- _Dataset entries_:
....................
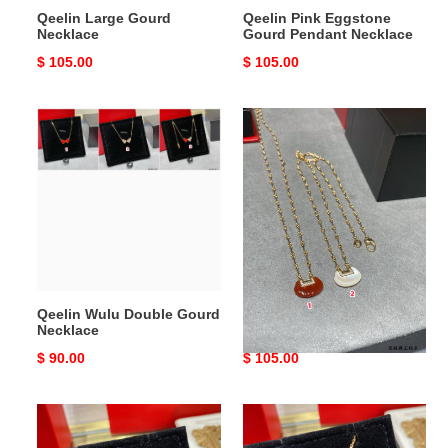
Qeelin Large Gourd
Qeelin Pink Eggstone
Necklace
Gourd Pendant Necklace
Original
$ 105.00
Original
$ 105.00
price
price
Qeelin
Qeelin
Wulu
YUYI
Double
Ruyi
Gourd
Mother-
Necklace
of-
Pearl
Necklace
Qeelin Wulu Double Gourd
Qeelin YUYI Ruyi Mother-
Necklace
of-Pearl Necklace
Original
$ 90.00
Original
$ 105.00
price
price
Qeelin
Qeelin
Small
Medium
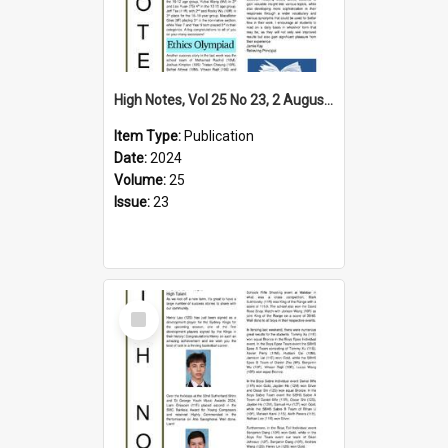
High Notes, Vol 25 No 23, 2 August 2024
Item Type:
Publication
Date:
2024
Volume:
25
Issue:
23
Select
Item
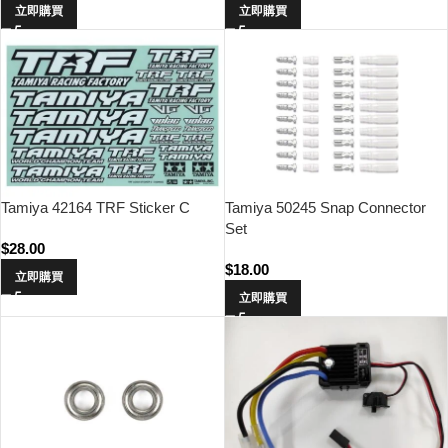
立即購買
立即購買
Tamiya 42164 TRF Sticker C
Tamiya 50245 Snap Connector
Set
$
28.00
$
18.00
立即購買
立即購買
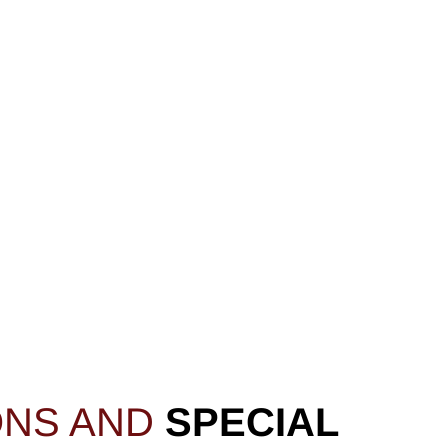
ONS AND
SPECIAL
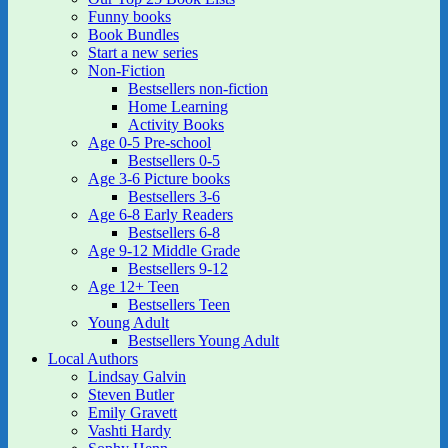
Funny books
Book Bundles
Start a new series
Non-Fiction
Bestsellers non-fiction
Home Learning
Activity Books
Age 0-5 Pre-school
Bestsellers 0-5
Age 3-6 Picture books
Bestsellers 3-6
Age 6-8 Early Readers
Bestsellers 6-8
Age 9-12 Middle Grade
Bestsellers 9-12
Age 12+ Teen
Bestsellers Teen
Young Adult
Bestsellers Young Adult
Local Authors
Lindsay Galvin
Steven Butler
Emily Gravett
Vashti Hardy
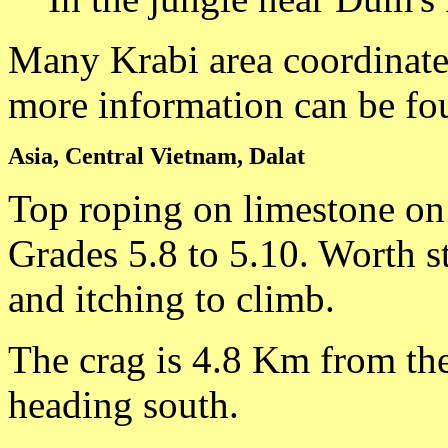
Many Krabi area coordinate
more information can be fo
Asia, Central Vietnam, Dalat
Top roping on limestone on
Grades 5.8 to 5.10. Worth s
and itching to climb.
The crag is 4.8 Km from th
heading south.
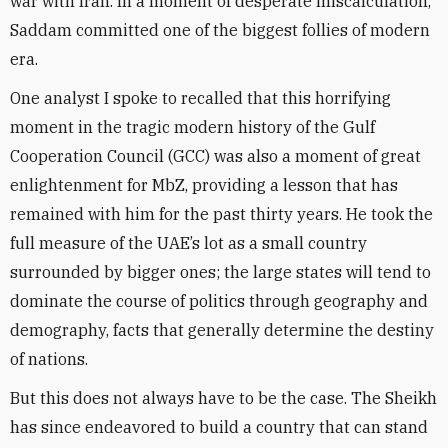
war with Iran. In a moment of desperate miscalculation,
Saddam committed one of the biggest follies of modern
era.
One analyst I spoke to recalled that this horrifying
moment in the tragic modern history of the Gulf
Cooperation Council (GCC) was also a moment of great
enlightenment for MbZ, providing a lesson that has
remained with him for the past thirty years. He took the
full measure of the UAE’s lot as a small country
surrounded by bigger ones; the large states will tend to
dominate the course of politics through geography and
demography, facts that generally determine the destiny
of nations.
But this does not always have to be the case. The Sheikh
has since endeavored to build a country that can stand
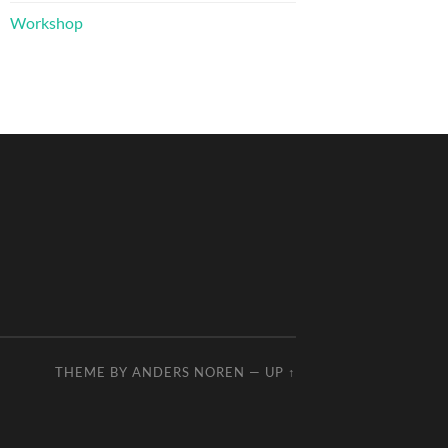
Workshop
THEME BY
ANDERS NOREN
—
UP ↑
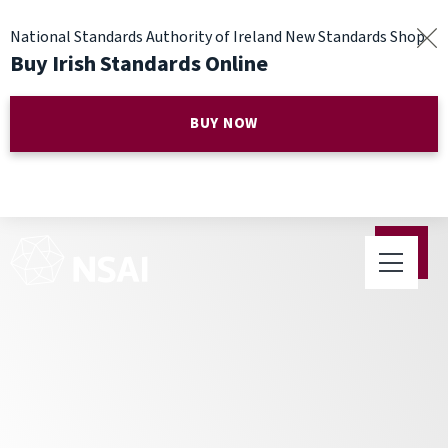
National Standards Authority of Ireland New Standards Shop
Buy Irish Standards Online
BUY NOW
NSAI publish two new
Standards on Pyrite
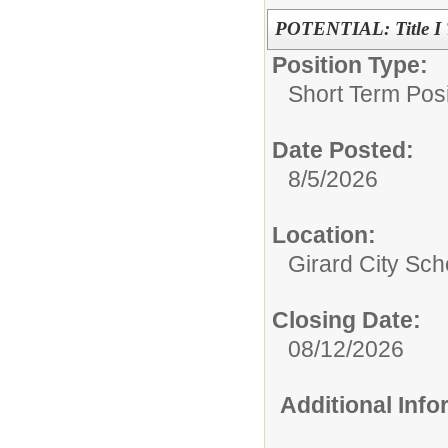
POTENTIAL: Title I T
Position Type:
Short Term Posi
Date Posted:
8/5/2026
Location:
Girard City Sch
Closing Date:
08/12/2026
Additional Inf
....................
- _Problem description_:
Find "Standards" in the preceding records. Copy each line that holds it.

- _Solution to this task_:
National Standards Authority of Ireland New Standards Shop
Buy Irish Standards Online
Standards on Pyrite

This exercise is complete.